Warning: This is a word heavy and photo scarce post!
We never grew up talking politics or sports in my parents home. It just wasn’t done. My dad worked too hard to have a social life and my mother, well sports was never an interest there. On politics there was an unspoken rule that it was crass to discuss that over dinner. In Kenya, politics is not simply a linear relationship of parties and causes. At the heart of it is ethnicity, tribal biases and clashes. You can’t talk politics without bringing up ‘the Luo’s’ and ‘the Kikuyu’s’ so my parents simply didn’t talk politics.
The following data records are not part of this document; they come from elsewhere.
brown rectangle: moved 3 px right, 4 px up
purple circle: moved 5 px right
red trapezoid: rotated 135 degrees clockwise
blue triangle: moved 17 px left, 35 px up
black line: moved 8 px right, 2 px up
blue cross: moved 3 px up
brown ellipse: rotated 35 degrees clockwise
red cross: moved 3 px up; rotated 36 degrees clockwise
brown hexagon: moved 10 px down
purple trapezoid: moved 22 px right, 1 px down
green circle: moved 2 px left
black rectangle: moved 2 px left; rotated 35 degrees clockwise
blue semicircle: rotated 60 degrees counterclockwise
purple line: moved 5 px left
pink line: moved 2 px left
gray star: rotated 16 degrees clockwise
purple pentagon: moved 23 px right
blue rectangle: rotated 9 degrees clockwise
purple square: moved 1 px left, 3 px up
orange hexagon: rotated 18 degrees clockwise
Race though is a whole other matter. My parents were brought up when there was still the euphoria of being an independent nation state with a government voted in by and run by Kenyans. At the same time, there was still the question of who were the whites to them now? What was the proper address for a man who was once master and now de facto had no right to their obedience? Did independence mean they could now go to the same school as master’s children?
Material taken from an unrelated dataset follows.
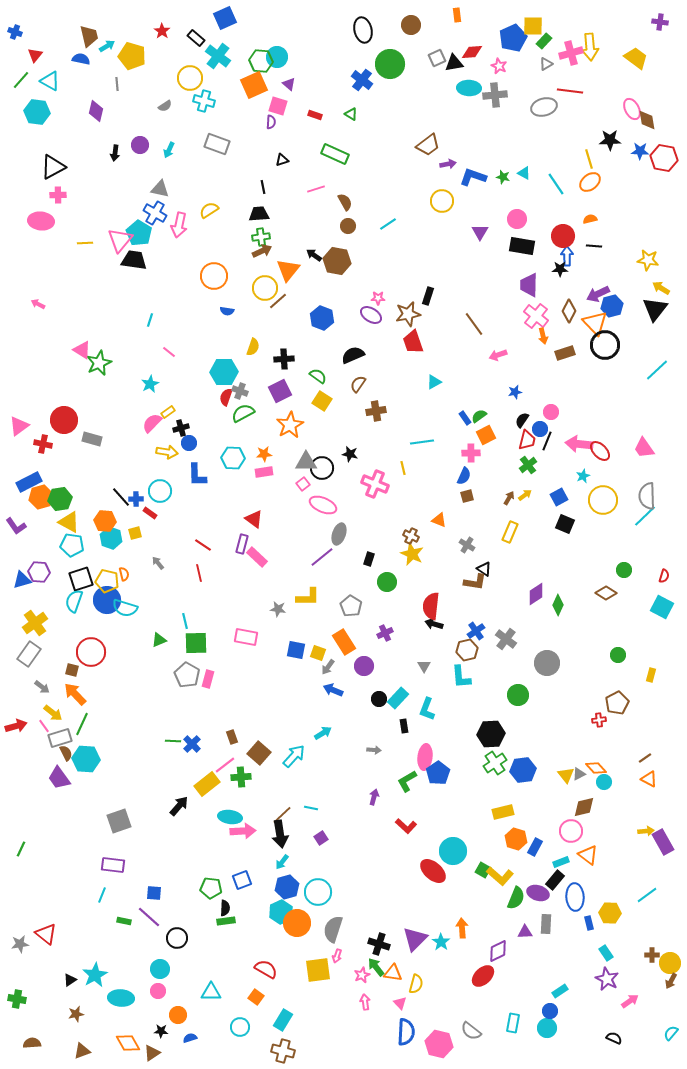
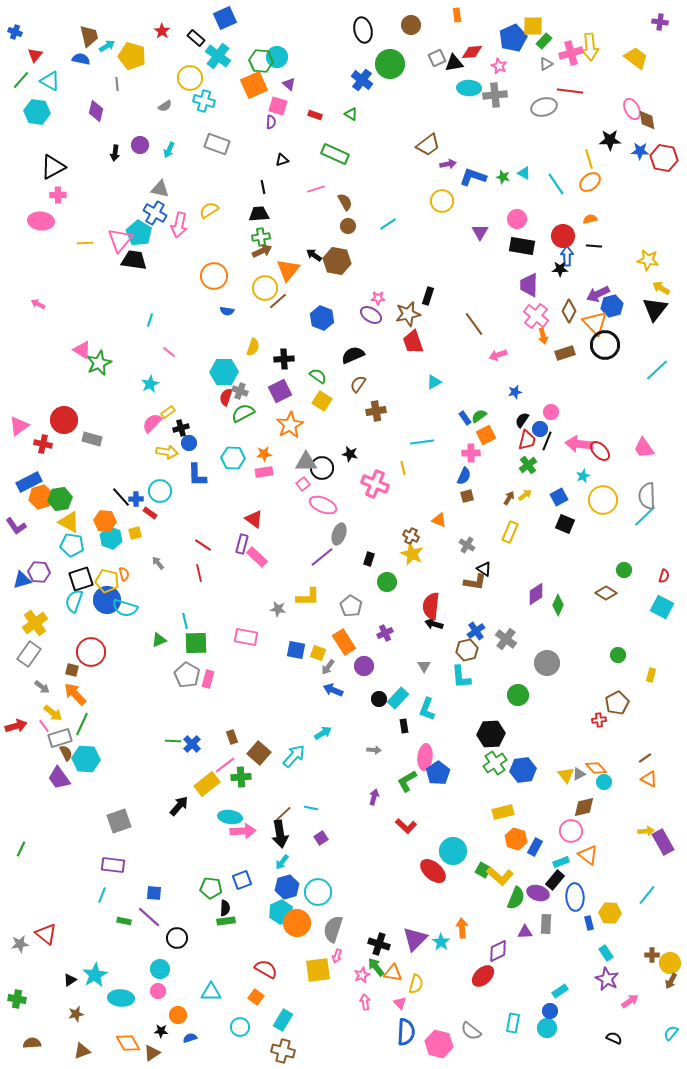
cyan line at (647, 895): rotated 15 degrees counterclockwise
We grew up under this shadow uncertainty of how the race roles had changed, if at all they had. We instinctively knew that there were some places you didn’t bother going to because you would be looked at ‘funny’. As the only black girl in my boarding house I was keenly aware of my colour, my culture, my past, the significance of it. Yet I struggled to find my place, feel comfortable in my own skin. I apologised for my accent, the fact that I pronounced words “wrong”. I tried to fade into the walls whenever the white Kenyans discussed black kenyans disparagingly. It’s not the easiest thing fading into a white wall when your skin is the colour of chocolate.
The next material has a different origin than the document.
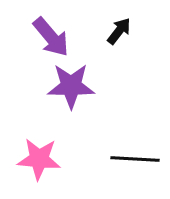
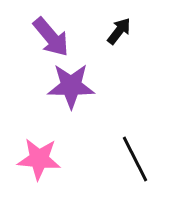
black line: rotated 60 degrees clockwise
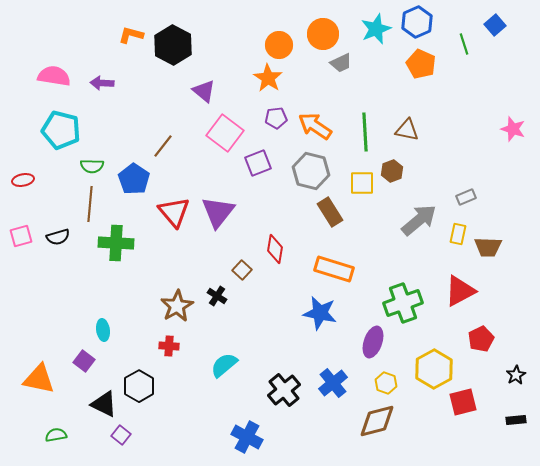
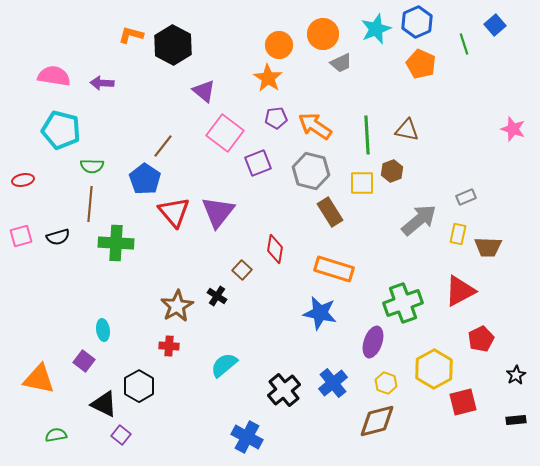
green line at (365, 132): moved 2 px right, 3 px down
blue pentagon at (134, 179): moved 11 px right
In 2013, a lot of events, pieces of entertainment, music and movies inspired rhetoric on black empowerment, cultural appropriation and dilution, reverse racism and so on. It’s got me thinking a lot more than ever about what it means to be black. What racism means? Is there any such thing as reverse racism? Or is it an oversimplification of the true meaning of racism to say a bad experience on a 2 week holiday in Africa can equate to a lifetime of feeling less of a person because my colour wasn’t was associated with poverty, backwardness, lawlessness, unattractiveness (except for passing trends as if race can be a trend)?
This is more of a stream of consciousness than an argument for or against anything. It’s me trying to understand, placing my knowledge in the context of what has happened and what is happening.
What do you have to say on race? What’s your experience? Did you grow up with the same racial tensions my parents and consequently we grew up with? Was race a non-issue in your upbringing?